I have a univariate time series data. I want to do a multi-step prediction. I came across this question which explains time series one step prediction.
but I am interested in multi-step ahead prediction. For example, a typical univariate time series data looks like this:
time value
---- ------
t1 a1
t2 a2
..........
..........
t100 a100.
Suppose, I want 3 step ahead prediction.

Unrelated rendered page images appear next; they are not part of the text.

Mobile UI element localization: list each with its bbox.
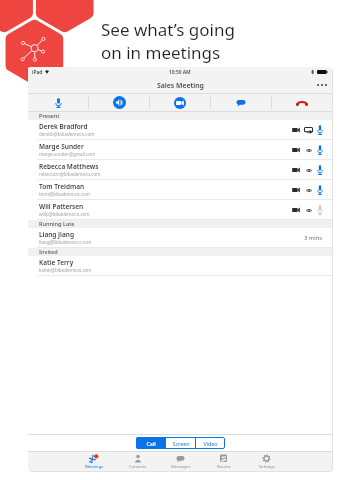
staticText: Sales Meeting [157,81,204,90]
staticText: Screen [172,440,190,447]
button[interactable]: Marge Sunder [28,140,332,160]
staticText: Messages [171,464,191,470]
staticText: on in meetings [101,41,221,64]
staticText: willp@bibademoco.com [39,211,90,217]
staticText: iPad [32,69,43,76]
button[interactable]: Katie Terry [28,256,332,276]
staticText: 10:50 AM [169,69,191,76]
staticText: tomt@bibademoco.com [39,191,90,197]
staticText: Katie Terry [39,258,74,267]
button[interactable]: Speaker [89,94,149,111]
staticText: Meetings [85,464,104,470]
staticText: marge.sunder@gmail.com [39,151,96,157]
button[interactable]: Mute microphone [28,94,88,111]
button[interactable]: Screen [166,437,195,449]
button[interactable]: Meetings [73,452,116,471]
button[interactable]: Rooms [202,452,245,471]
staticText: liangj@bibademoco.com [39,239,92,245]
button[interactable]: Settings [245,452,288,471]
button[interactable]: Call [136,437,165,449]
staticText: rebeccam@bibademoco.com [39,171,101,177]
button[interactable]: Will Pattersen [28,200,332,220]
staticText: Rooms [217,464,231,470]
staticText: Liang Jiang [39,230,74,239]
staticText: derekb@bibademoco.com [39,131,95,137]
button[interactable]: Contacts [116,452,159,471]
staticText: katiet@bibademoco.com [39,267,92,273]
button[interactable]: End call [272,94,332,111]
staticText: Contacts [129,464,147,470]
staticText: 3 mins [304,234,323,242]
staticText: Rebecca Matthews [39,162,99,171]
staticText: Marge Sunder [39,142,84,151]
button[interactable]: Video [196,437,225,449]
staticText: See what’s going [101,18,235,41]
button[interactable]: Rebecca Matthews [28,160,332,180]
button[interactable]: Messages [159,452,202,471]
button[interactable]: Video [150,94,210,111]
staticText: Invited [39,248,58,256]
staticText: Call [146,440,156,447]
staticText: Present [39,112,60,120]
staticText: Running Late [39,220,75,228]
button[interactable]: More options [312,77,332,93]
button[interactable]: Derek Bradford [28,120,332,140]
staticText: Video [203,440,218,447]
staticText: Derek Bradford [39,122,88,131]
staticText: Tom Treidman [39,182,85,191]
staticText: Will Pattersen [39,202,84,211]
button[interactable]: Liang Jiang [28,228,332,248]
button[interactable]: Chat [211,94,271,111]
button[interactable]: Tom Treidman [28,180,332,200]
staticText: Settings [259,464,275,470]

Can I frame my problem like:
TrainX TrainY
[a1,a2,a3,a4,a5,a6] -> [a7,a8,a9]
[a2,a3,a4,a5,a6,a7] -> [a8,a9,a10]
[a3,a4,a5,a6,a7,a8] -> [a9,a10,a11]
.................. ...........
.................. ...........
(I am using keras and tensorflow as the backend.)
The first layer has 50 neurons and expects 6 inputs; the hidden layer has 30 neurons; and the output layer has 3 neurons (i.e., outputs three time series values).
model = Sequential()
model.add(Dense(50, input_dim=6, activation='relu',kernel_regularizer=regularizers.l2(0.01)))
model.add(Dense(30, activation='relu',kernel_regularizer=regularizers.l2(0.01)))
model.add(Dense(3))
model.compile(loss='mean_squared_error', optimizer='adam')
model.fit(TrainX, TrainY, epochs=300, batch_size=16)
Is this a valid model? Am I missing something?
Best Answer
This seems reasonable---it is a rolling time window similar to this question. In terms of predicting 3 time steps instead of 1, it's fine---you can just output a vector, as you've done.
Better suited to this problem is a recurrent neural network however.
This being said, the window approach sometimes performs better---although probably a correctly fit LSTM would always perform as good or better, it is easier to fit the window approach from the human modelers perspective. Also, sometimes CNNs are used for this kind of analysis and give comparable performance to RNNs, but they also have parameter sharing.